The researchers found that when the AI was given more freedom in gambling parameters in slot machine experiences, “irrational behavior” was significantly amplified, as were bankruptcy rates.
“Neural circuit analysis using a Sparse Autoencoder confirmed that model behavior is controlled by abstract decision-making features associated with risk, and not just cues. These findings suggest that LLMs internalize human-like cognitive biases that go beyond simply mimicking training data,” the release said.
How was the AI LLM gambling study conducted?

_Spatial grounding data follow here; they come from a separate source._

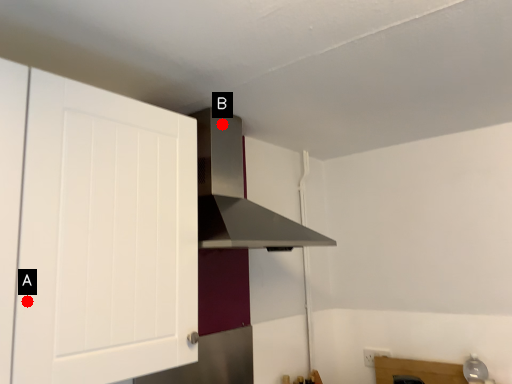 Question: Two points are circled on the image, labeled by A and B beside each circle. Which of the following is the farthest from the observer?

Choices:
 (A) A is further
 (B) B is further

Answer: (B) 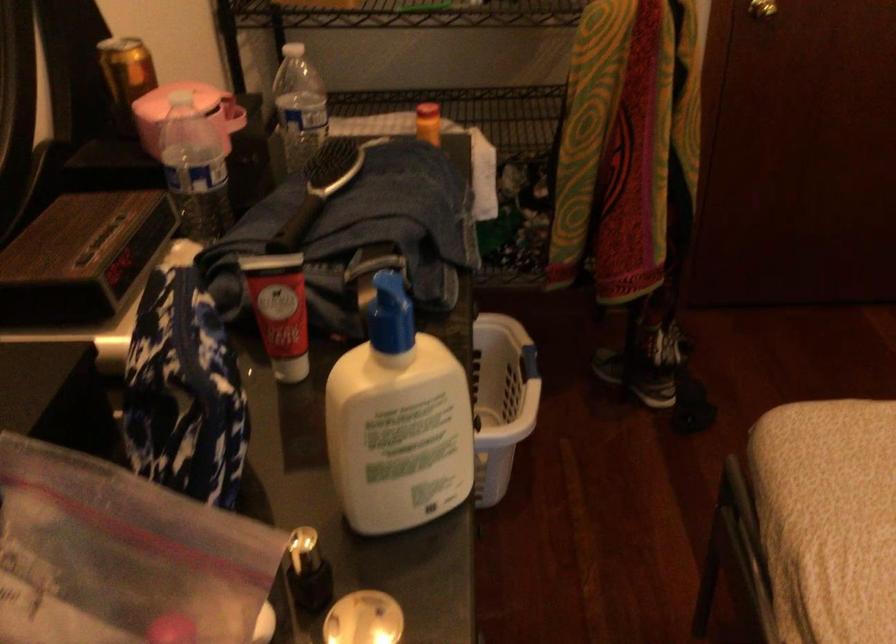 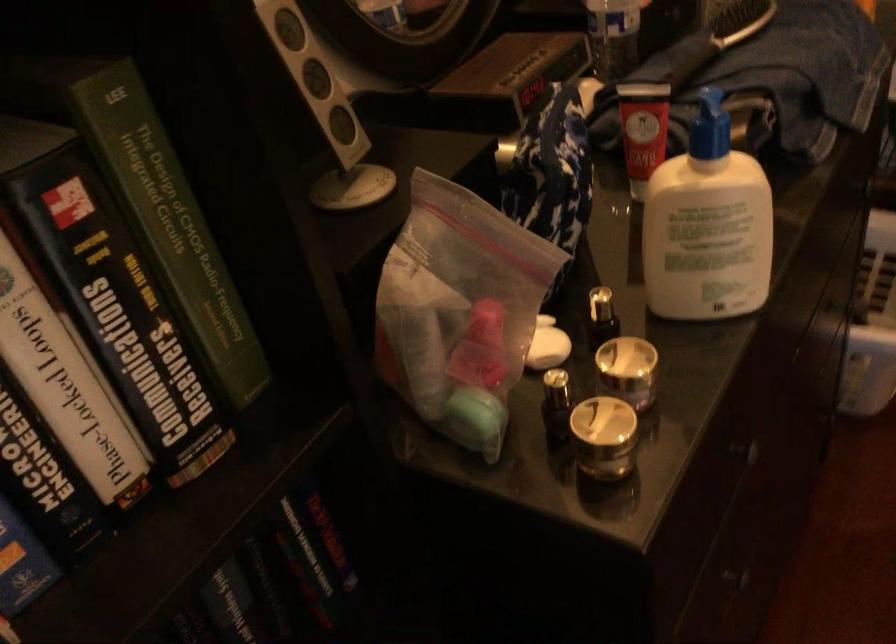 Locate, in the second image, the point that corresponds to [409,436] in the first image.

(707, 225) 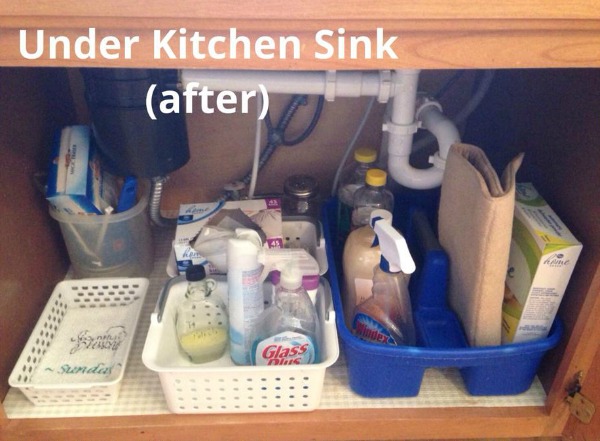 Where is `household supply box`? household supply box is located at coordinates (547, 284), (76, 187). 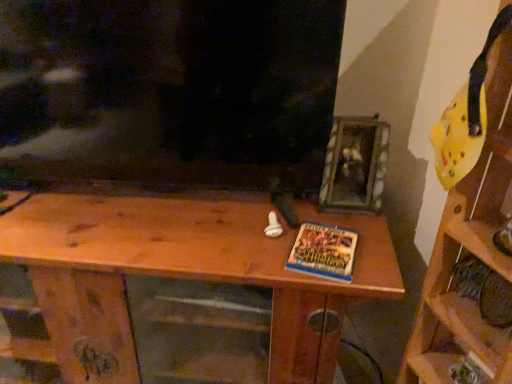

The research started to ponder the question ‘can LLMs also become addicted?’ analyzing the addiction phenomena within these models by integrating human addiction research and LLM behavioral analysis.
To do this, the researchers first defined addictive gambling behavior from existing human research “in a form that is analyzable in LLM experiments.” They then analyzed the behavior of LLMs in gambling situations and identified conditions that showed gambling-like tendencies.
Finally, they performed a Sparse Autoencoder (SAE) analysis to examine neural activations, providing neural causal evidence for gambling tendencies. The aforementioned slot machine experiment served as the main study, and another experiment was also completed.
This aimed to investigate how models vary their decision-making based on fast-paced conditions and betting constraints. “The five prompt components were selected based on previous gambling addiction research: encouraging self-directed goal setting (G), instructing reward maximization (M), hinting at hidden patterns (H), providing win reward information (W), and providing probability information.”
This yielded 19,200 games under 64 conditions and all started with $100 and then ended via bankruptcy or voluntary retirement.